[HOW TO COMPLETE THIS TASK] Since the pictures are not wanted, copy only the text of every record exactly.

★ ★ ★

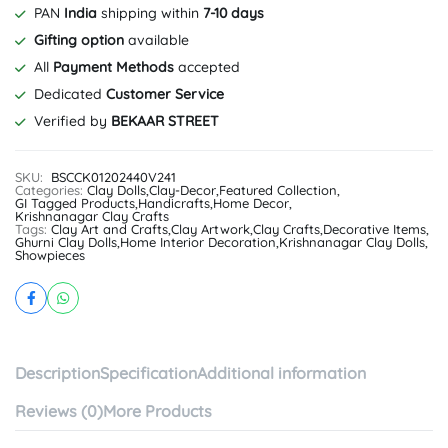
PAN
India
shipping within
7-10 days
Gifting option
available
All
Payment Methods
accepted
Dedicated
Customer Service
Verified by
BEKAAR STREET
SKU:
BSCCK01202440V241
Categories:
Clay Dolls
,
Clay-Decor
,
Featured Collection
,
GI Tagged Products
,
Handicrafts
,
Home Decor
,
Krishnanagar Clay Crafts
Tags:
Clay Art and Crafts
,
Clay Artwork
,
Clay Crafts
,
Decorative Items
,
Ghurni Clay Dolls
,
Home Interior Decoration
,
Krishnanagar Clay Dolls
,
Showpieces
Description
Specification
Additional information
Reviews (0)
More Products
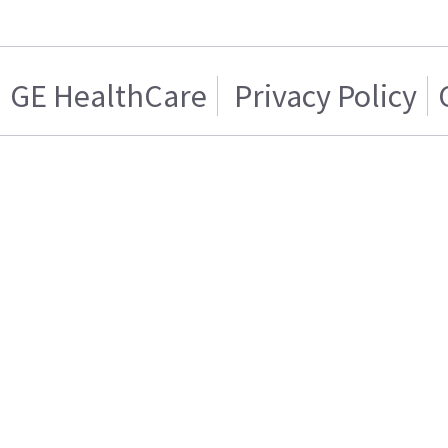
GE HealthCare
Privacy Policy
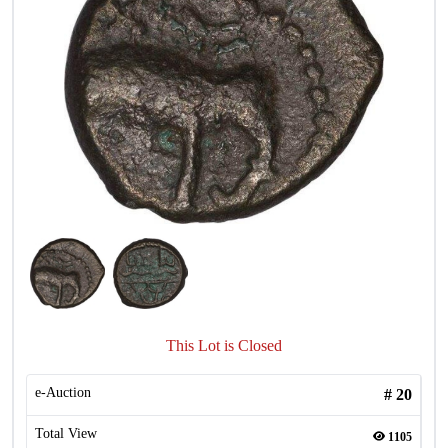
This Lot is Closed
e-Auction
#
20
Total View
1105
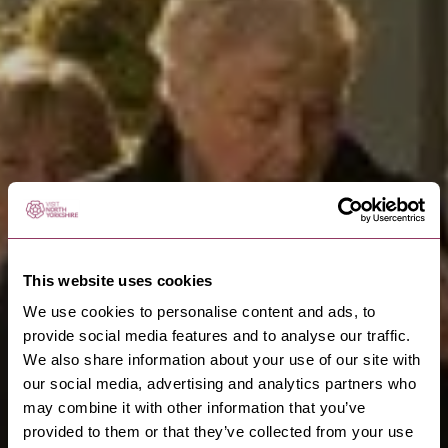
This website uses cookies
We use cookies to personalise content and ads, to
provide social media features and to analyse our traffic.
We also share information about your use of our site with
our social media, advertising and analytics partners who
may combine it with other information that you’ve
provided to them or that they’ve collected from your use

★ ★ ★

[RESULT BELOW]
PAN
India
shipping within
7-10 days
Gifting option
available
All
Payment Methods
accepted
Dedicated
Customer Service
Verified by
BEKAAR STREET
SKU:
BSCCK01202440V241
Categories:
Clay Dolls
,
Clay-Decor
,
Featured Collection
,
GI Tagged Products
,
Handicrafts
,
Home Decor
,
Krishnanagar Clay Crafts
Tags:
Clay Art and Crafts
,
Clay Artwork
,
Clay Crafts
,
Decorative Items
,
Ghurni Clay Dolls
,
Home Interior Decoration
,
Krishnanagar Clay Dolls
,
Showpieces
Description
Specification
Additional information
Reviews (0)
More Products
GE HealthCare
Privacy Policy
This Lot is Closed
e-Auction
#
20
Total View
1105
This website uses cookies
We use cookies to personalise content and ads, to
provide social media features and to analyse our traffic.
We also share information about your use of our site with
our social media, advertising and analytics partners who
may combine it with other information that you’ve
provided to them or that they’ve collected from your use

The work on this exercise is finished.